• **WHAT YOU ARE ASKED TO DO**: Every line below that includes "Photos" counts toward the total. Report that total alone.

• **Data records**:
•••••

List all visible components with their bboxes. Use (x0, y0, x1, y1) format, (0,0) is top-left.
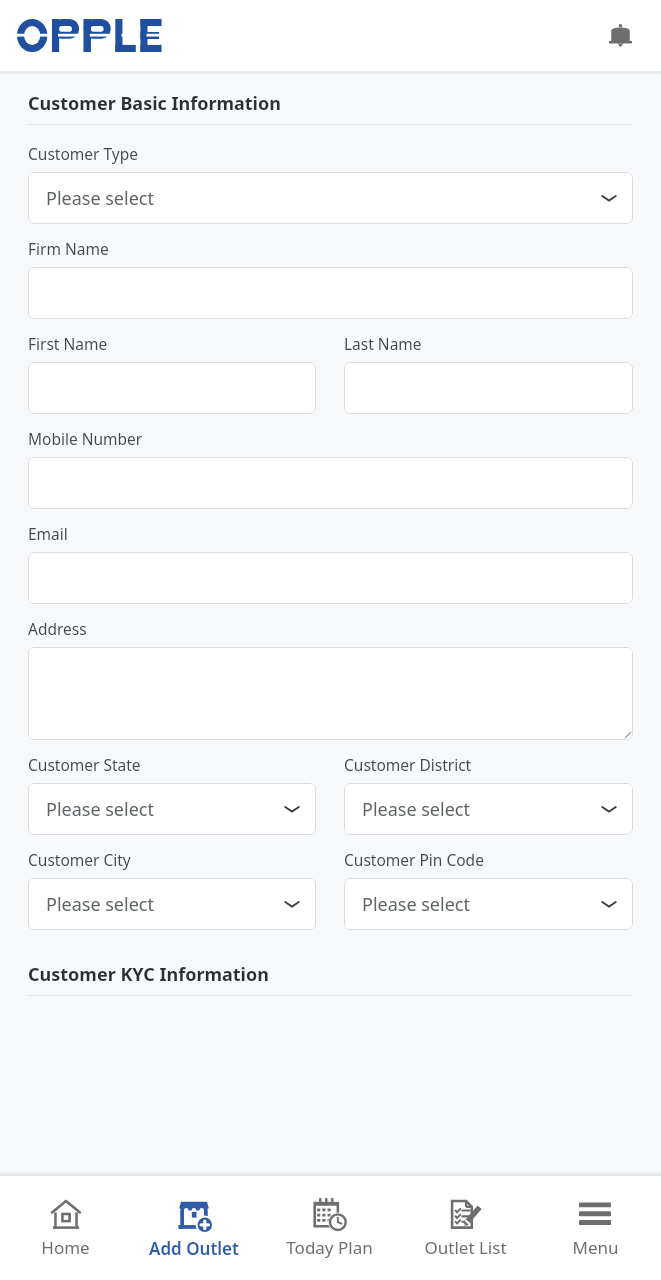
staticText: Please select (46, 797, 282, 822)
staticText: Please select (362, 797, 599, 822)
button[interactable]: Home (4, 1176, 127, 1280)
staticText: Customer KYC Information (28, 962, 269, 987)
button[interactable]: Today Plan (261, 1176, 397, 1280)
staticText: Customer District (344, 754, 472, 775)
staticText: Customer State (28, 754, 141, 775)
staticText: Address (28, 618, 87, 639)
staticText: Please select (46, 892, 282, 917)
button[interactable]: Outlet List (397, 1176, 533, 1280)
button[interactable]: Please select (28, 878, 316, 930)
button[interactable] (28, 362, 316, 414)
staticText: Please select (362, 892, 599, 917)
staticText: Home (41, 1236, 90, 1259)
staticText: Firm Name (28, 238, 109, 259)
button[interactable]: Please select (344, 783, 633, 835)
staticText: Mobile Number (28, 428, 143, 449)
button[interactable] (28, 267, 633, 319)
button[interactable] (28, 552, 633, 604)
staticText: Last Name (344, 333, 422, 354)
staticText: Customer Pin Code (344, 849, 484, 870)
staticText: Today Plan (286, 1236, 373, 1259)
staticText: Menu (572, 1236, 619, 1259)
button[interactable] (28, 647, 633, 740)
staticText: First Name (28, 333, 108, 354)
staticText: Customer Basic Information (28, 91, 281, 116)
staticText: Email (28, 523, 68, 544)
staticText: Add Outlet (149, 1237, 239, 1260)
button[interactable]: Notifications (597, 13, 643, 59)
staticText: Customer City (28, 849, 131, 870)
staticText: Outlet List (424, 1236, 507, 1259)
staticText: Customer Type (28, 143, 138, 164)
button[interactable]: Please select (28, 172, 633, 224)
staticText: Please select (46, 186, 599, 211)
button[interactable] (344, 362, 633, 414)
button[interactable]: Please select (344, 878, 633, 930)
button[interactable]: Please select (28, 783, 316, 835)
button[interactable]: Add Outlet (127, 1176, 261, 1280)
button[interactable]: Menu (533, 1176, 657, 1280)
button[interactable] (28, 457, 633, 509)
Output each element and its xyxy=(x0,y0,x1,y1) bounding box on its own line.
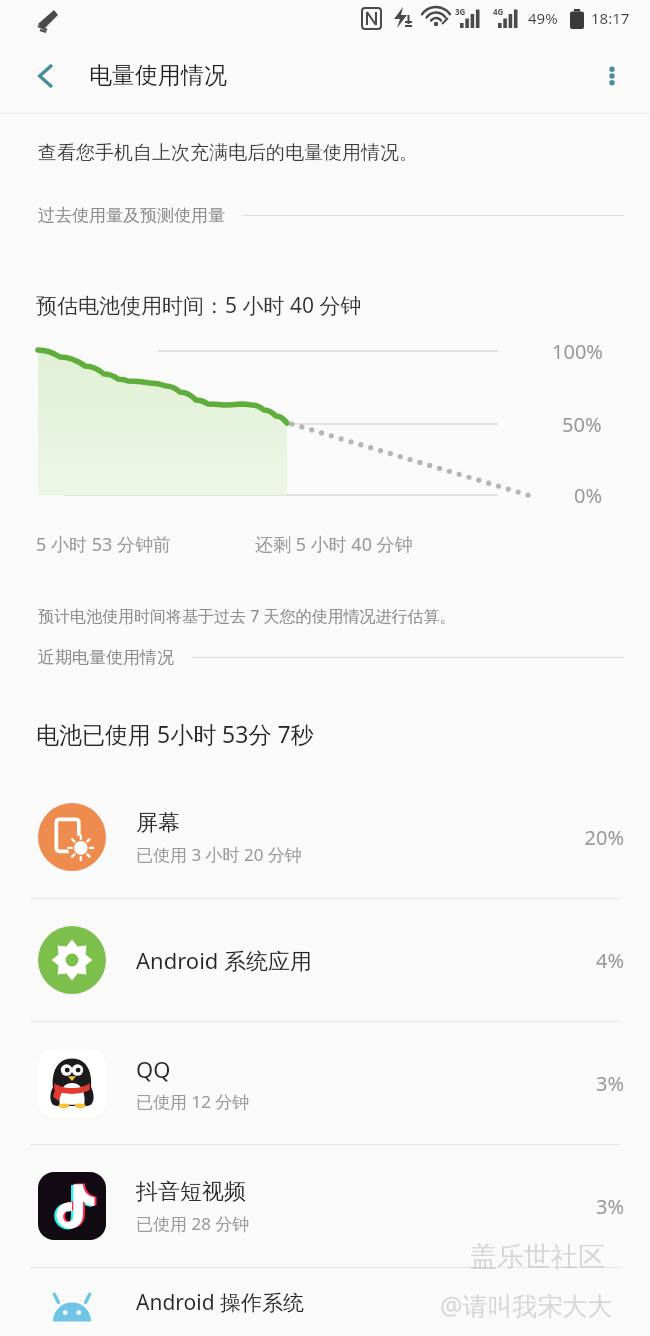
staticText: 预计电池使用时间将基于过去 7 天您的使用情况进行估算。 xyxy=(38,605,456,627)
staticText: QQ xyxy=(136,1054,171,1084)
staticText: 电池已使用 5小时 53分 7秒 xyxy=(36,718,314,749)
staticText: 查看您手机自上次充满电后的电量使用情况。 xyxy=(38,141,418,165)
staticText: 电量使用情况 xyxy=(89,61,227,90)
button[interactable]: QQ xyxy=(0,1022,650,1144)
staticText: 3G xyxy=(455,6,466,17)
staticText: 20% xyxy=(530,824,624,851)
staticText: 4% xyxy=(530,947,624,974)
staticText: Android 系统应用 xyxy=(136,945,313,975)
staticText: 4G xyxy=(493,6,504,17)
staticText: 近期电量使用情况 xyxy=(38,647,174,668)
staticText: 盖乐世社区 xyxy=(470,1240,605,1274)
staticText: @请叫我宋大大 xyxy=(440,1288,613,1322)
button[interactable]: Android 系统应用 xyxy=(0,899,650,1021)
staticText: 50% xyxy=(562,411,602,438)
staticText: 还剩 5 小时 40 分钟 xyxy=(255,532,413,557)
staticText: 3% xyxy=(530,1193,624,1220)
staticText: 预估电池使用时间：5 小时 40 分钟 xyxy=(36,291,362,320)
staticText: 5 小时 53 分钟前 xyxy=(36,532,171,557)
staticText: 100% xyxy=(552,338,603,365)
staticText: 3% xyxy=(530,1070,624,1097)
button[interactable]: 抖音短视频 xyxy=(0,1145,650,1267)
staticText: 18:17 xyxy=(591,8,630,28)
staticText: 49% xyxy=(528,8,558,28)
staticText: 0% xyxy=(574,482,603,509)
staticText: 已使用 3 小时 20 分钟 xyxy=(136,843,302,866)
staticText: Android 操作系统 xyxy=(136,1288,305,1317)
staticText: 过去使用量及预测使用量 xyxy=(38,205,225,226)
button[interactable]: 屏幕 xyxy=(0,776,650,898)
staticText: 已使用 28 分钟 xyxy=(136,1212,250,1235)
button[interactable]: Back xyxy=(18,48,74,104)
staticText: 已使用 12 分钟 xyxy=(136,1090,250,1113)
staticText: 屏幕 xyxy=(136,809,180,837)
staticText: 抖音短视频 xyxy=(136,1178,246,1206)
button[interactable]: More options xyxy=(586,50,638,102)
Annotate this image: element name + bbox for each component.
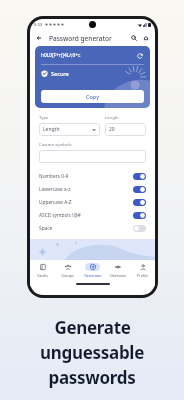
button[interactable]: Uppercase A-Z xyxy=(39,196,146,209)
button[interactable]: ASCII symbols !@# xyxy=(39,209,146,222)
button[interactable]: Regenerate password xyxy=(135,51,144,60)
staticText: Length xyxy=(105,115,119,121)
staticText: Generate xyxy=(54,316,131,339)
staticText: Copy xyxy=(86,93,100,100)
button[interactable]: 20 xyxy=(105,123,146,136)
staticText: ASCII symbols !@# xyxy=(39,212,81,219)
button[interactable]: Lowercase a-z xyxy=(39,183,146,196)
button[interactable]: Space xyxy=(39,222,146,235)
staticText: Length xyxy=(43,126,60,133)
staticText: Groups xyxy=(61,273,74,278)
staticText: Numbers 0-9 xyxy=(39,173,69,180)
staticText: unguessable xyxy=(40,341,144,364)
staticText: Uppercase A-Z xyxy=(39,199,72,206)
staticText: Type xyxy=(39,115,49,121)
staticText: Overview xyxy=(110,273,126,278)
staticText: Generator xyxy=(84,273,102,278)
staticText: Space xyxy=(39,225,53,232)
button[interactable]: Groups xyxy=(55,260,80,280)
staticText: Secure xyxy=(51,70,69,77)
staticText: Lowercase a-z xyxy=(39,186,71,193)
button[interactable]: Numbers 0-9 xyxy=(39,170,146,183)
button[interactable]: Notifications xyxy=(140,32,152,44)
staticText: Password generator xyxy=(49,34,112,43)
button[interactable]: Vaults xyxy=(30,260,55,280)
button[interactable] xyxy=(39,150,146,163)
button[interactable]: Overview xyxy=(105,260,130,280)
staticText: Profile xyxy=(137,273,148,278)
button[interactable]: Back xyxy=(33,32,45,44)
button[interactable]: Length xyxy=(39,123,100,136)
staticText: Custom symbols xyxy=(39,142,72,148)
button[interactable]: Copy xyxy=(41,90,144,103)
button[interactable]: Search xyxy=(128,32,140,44)
staticText: h0L0[F+r()4L/;0+c xyxy=(41,52,81,59)
button[interactable]: Generator xyxy=(80,260,105,280)
staticText: Vaults xyxy=(37,273,48,278)
staticText: 5:33 xyxy=(34,22,42,27)
staticText: 20 xyxy=(109,126,115,133)
button[interactable]: Profile xyxy=(130,260,155,280)
staticText: passwords xyxy=(48,366,136,389)
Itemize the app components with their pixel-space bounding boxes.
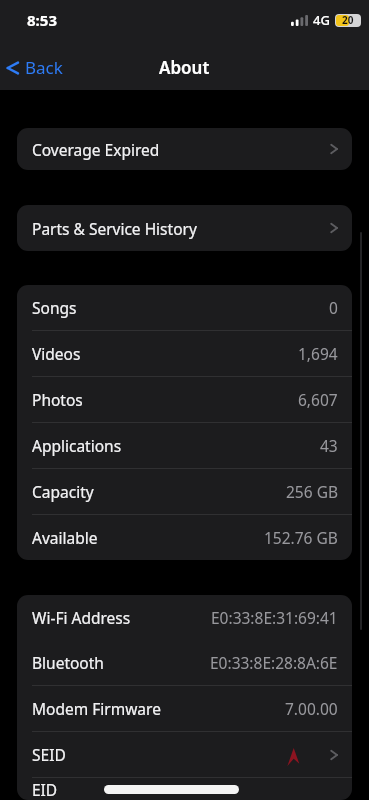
button[interactable]: Applications [17,423,352,468]
staticText: Back [25,56,63,79]
staticText: Modem Firmware [32,698,161,719]
staticText: 43 [320,435,338,456]
other: Open [330,748,338,762]
staticText: Videos [32,343,81,364]
button[interactable]: Modem Firmware [17,686,352,731]
staticText: 0 [329,297,338,318]
button[interactable]: Photos [17,377,352,422]
staticText: E0:33:8E:28:8A:6E [210,652,338,673]
button[interactable]: EID [17,778,352,800]
button[interactable]: Back [0,51,75,84]
staticText: Available [32,527,98,548]
staticText: SEID [32,744,66,765]
button[interactable]: Videos [17,331,352,376]
staticText: Bluetooth [32,652,104,673]
staticText: Coverage Expired [32,139,160,160]
staticText: EID [32,779,58,800]
staticText: E0:33:8E:31:69:41 [211,607,338,628]
other: Open [330,221,338,235]
staticText: 20 [342,13,354,27]
staticText: Parts & Service History [32,218,197,239]
button[interactable]: Capacity [17,469,352,514]
staticText: Songs [32,297,77,318]
staticText: 1,694 [298,343,338,364]
staticText: 8:53 [27,10,57,30]
button[interactable]: Available [17,515,352,560]
button[interactable]: Parts & Service History [17,205,352,251]
button[interactable]: Coverage Expired [17,128,352,170]
button[interactable]: Wi-Fi Address [17,595,352,640]
staticText: Capacity [32,481,94,502]
staticText: 256 GB [286,481,338,502]
staticText: Applications [32,435,122,456]
button[interactable]: Bluetooth [17,640,352,685]
staticText: About [159,56,210,79]
staticText: 4G [313,11,330,29]
button[interactable]: Songs [17,285,352,330]
staticText: 7.00.00 [285,698,338,719]
button[interactable]: SEID [17,732,352,777]
staticText: Photos [32,389,83,410]
staticText: 6,607 [298,389,338,410]
staticText: Wi-Fi Address [32,607,131,628]
other: Open [330,142,338,156]
staticText: 152.76 GB [264,527,338,548]
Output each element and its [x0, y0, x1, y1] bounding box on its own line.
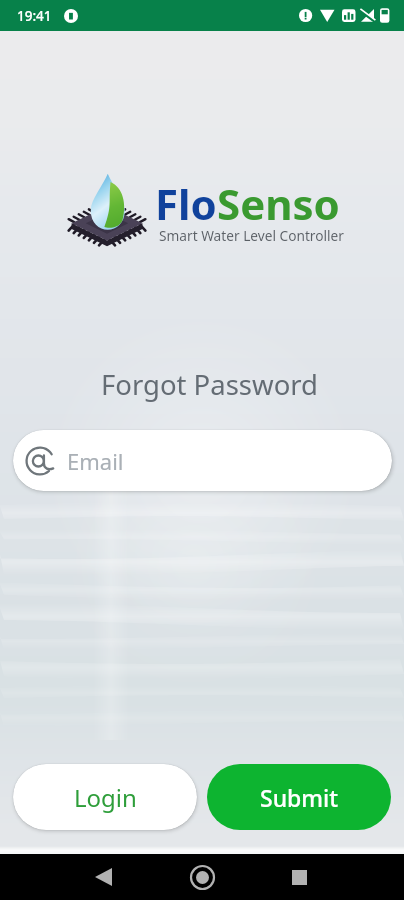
button[interactable]: Recent apps [279, 857, 319, 897]
staticText: Smart Water Level Controller [159, 226, 344, 245]
staticText: Senso [217, 175, 340, 232]
staticText: Flo [155, 175, 217, 232]
staticText: Submit [260, 782, 339, 813]
staticText: Email [67, 446, 124, 476]
button[interactable]: Submit [207, 764, 391, 830]
button[interactable]: Home [182, 857, 222, 897]
button[interactable]: Back [83, 857, 123, 897]
staticText: Login [74, 781, 137, 814]
staticText: Forgot Password [101, 366, 319, 403]
button[interactable]: Login [13, 764, 197, 830]
staticText: 19:41 [17, 7, 52, 25]
button[interactable]: Email [13, 430, 392, 491]
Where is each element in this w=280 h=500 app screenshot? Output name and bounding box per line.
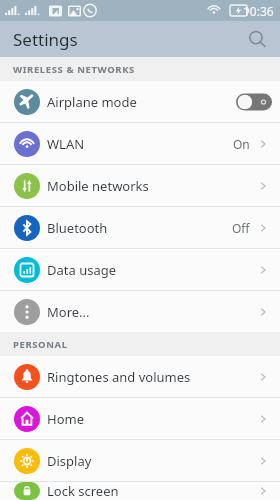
staticText: Data usage <box>47 261 117 279</box>
staticText: PERSONAL <box>13 338 68 351</box>
staticText: Home <box>47 410 84 428</box>
button[interactable]: Airplane mode <box>0 81 280 122</box>
button[interactable]: Data usage <box>0 249 280 290</box>
staticText: WLAN <box>47 135 85 153</box>
button[interactable]: Bluetooth <box>0 207 280 248</box>
staticText: Airplane mode <box>47 93 137 111</box>
staticText: Ringtones and volumes <box>47 368 191 386</box>
staticText: Display <box>47 452 92 470</box>
button[interactable]: Mobile networks <box>0 165 280 206</box>
staticText: On <box>233 136 250 152</box>
staticText: Bluetooth <box>47 219 108 237</box>
staticText: More... <box>47 303 90 321</box>
button[interactable]: Display <box>0 440 280 481</box>
button[interactable]: More... <box>0 291 280 332</box>
button[interactable]: Home <box>0 398 280 439</box>
button[interactable]: Ringtones and volumes <box>0 356 280 397</box>
staticText: 10:36 <box>243 3 274 19</box>
button[interactable] <box>236 92 272 112</box>
staticText: Off <box>232 220 250 236</box>
button[interactable]: WLAN <box>0 123 280 164</box>
staticText: Mobile networks <box>47 177 149 195</box>
button[interactable]: Lock screen <box>0 482 280 500</box>
staticText: Lock screen <box>47 482 119 500</box>
staticText: WIRELESS & NETWORKS <box>13 63 135 76</box>
staticText: Settings <box>13 28 78 51</box>
button[interactable]: Search <box>242 24 272 54</box>
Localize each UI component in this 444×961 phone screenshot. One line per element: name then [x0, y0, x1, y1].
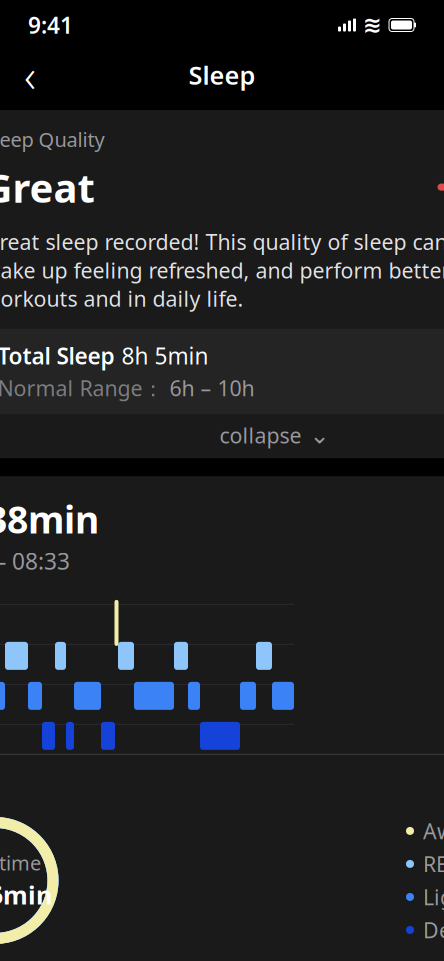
staticText: 7h 45min: [0, 878, 52, 912]
staticText: Total time: [0, 849, 41, 876]
staticText: collapse: [220, 421, 302, 449]
staticText: REM: [423, 850, 444, 878]
staticText: Sleep Quality: [0, 126, 104, 153]
staticText: Great: [0, 161, 94, 214]
staticText: ≋: [363, 12, 382, 38]
button[interactable]: collapse: [0, 418, 444, 452]
staticText: 6h – 10h: [170, 374, 254, 402]
staticText: Deep: [423, 916, 444, 944]
staticText: 8h 5min: [122, 341, 208, 371]
staticText: Awake: [423, 817, 444, 845]
staticText: ‹: [24, 45, 36, 105]
staticText: 00:48 – 08:33: [0, 546, 70, 576]
staticText: Great sleep recorded! This quality of sl…: [0, 228, 444, 313]
staticText: Light: [423, 883, 444, 911]
button[interactable]: Back: [8, 53, 52, 97]
staticText: 7h 38min: [0, 494, 99, 544]
staticText: 9:41: [28, 10, 73, 40]
staticText: ⌄: [310, 422, 330, 449]
staticText: Total Sleep: [0, 341, 114, 371]
staticText: Normal Range：: [0, 374, 164, 402]
staticText: Sleep: [188, 58, 256, 92]
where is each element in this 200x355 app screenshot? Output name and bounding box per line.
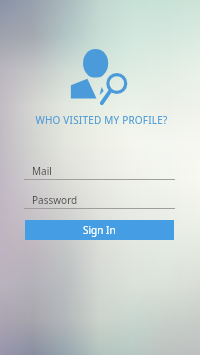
staticText: Password [32,193,78,207]
other: Profile visitors logo [69,46,129,106]
button[interactable]: Password [24,190,175,209]
staticText: Sign In [83,223,116,237]
staticText: Mail [32,164,52,178]
button[interactable]: Sign In [25,220,174,240]
button[interactable]: Mail [24,161,175,180]
staticText: WHO VISITED MY PROFILE? [35,113,168,127]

•••••

• **EXPECTED ANSWER**: 2